Ergin Alsan, "Yolsuzluğa, yoksulluğa, küreselleşmenin getirdiği olumsuzluklara ve savaşa hayır" adı altında gerçekleştirecekleri mitinge ildeki bütün işçi ve memur sendikalarıyla birlikte esnaf odalarını, sivil tolum örgütlerini, hatta örgütsüz ev kadınlarını bile çağıracaklarını belirtti.

Engin Alsan miting kararıyla ilgili açıklamasında ayrıca şunları söyledi:

"Türkiye yanlış politikalar ve yanlış uygulamalar nedeniyle bu duruma geldi. Bugün Afganistan'a, yarın bir başka ülkeye üç kuruş kredi için girmeye zorlanmış Mehmetçiğin kanı pahasına dilencilik yapmayı bu halk, bu ülke hak etmiyor. Sorunlarımız çözümsüz değil. 4 Kasım'da bu çözümleri haykıracağız."
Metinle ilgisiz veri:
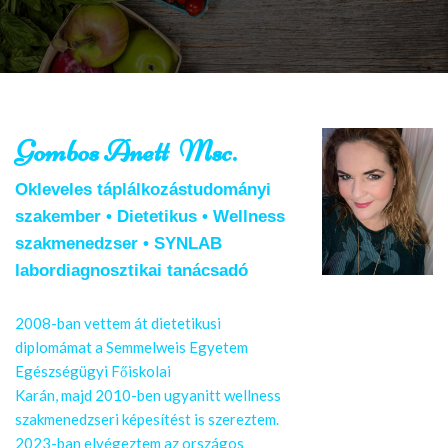
Gombos Anett Msc.
Okleveles táplálkozástudományi
szakember • Dietetikus • Wellness
szakmenedzser • SYNLAB
labordiagnosztikai tanácsadó
2008-ban vettem át dietetikusi
diplomámat a Semmelweis Egyetem
Egészségügyi Főiskolai
Karán, majd 2010-ben ugyanitt wellness
szakmenedzseri képesítést is szereztem.
2023-ban elvégeztem az országos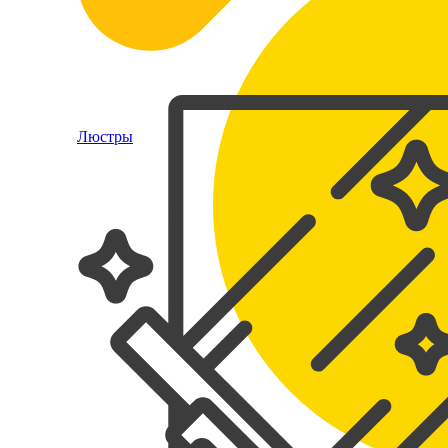
Люстры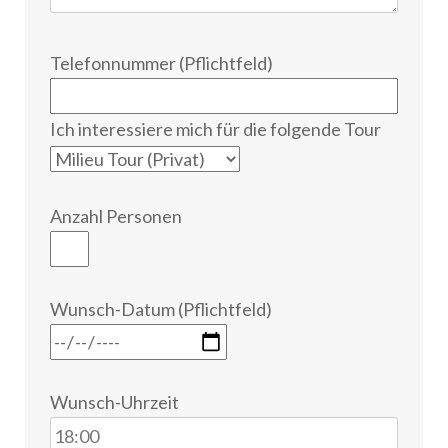
Telefonnummer (Pflichtfeld)
Ich interessiere mich für die folgende Tour
Anzahl Personen
Wunsch-Datum (Pflichtfeld)
Wunsch-Uhrzeit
Kocaeli Sendikalar Birliği'nin miting çağrısı, lastik sektörü başta olmak üzere Kocaeli'de tensikatların ve diğer saldırıların giderek yaygınlaştığı, savaş çığırtkanlığının giderek yoğunlaştığı bu dönemde bir hayli önem taşıyor. DİSK ve KESK'in 5-9 Kasım arasında gerçekleştirecekleri ve Emek Platformu tarafından da desteklenecek Ankara Yürüyüşü'nün hemen öncesine rastlaması 4 Kasım mitinginin önemini daha da arttırıyor.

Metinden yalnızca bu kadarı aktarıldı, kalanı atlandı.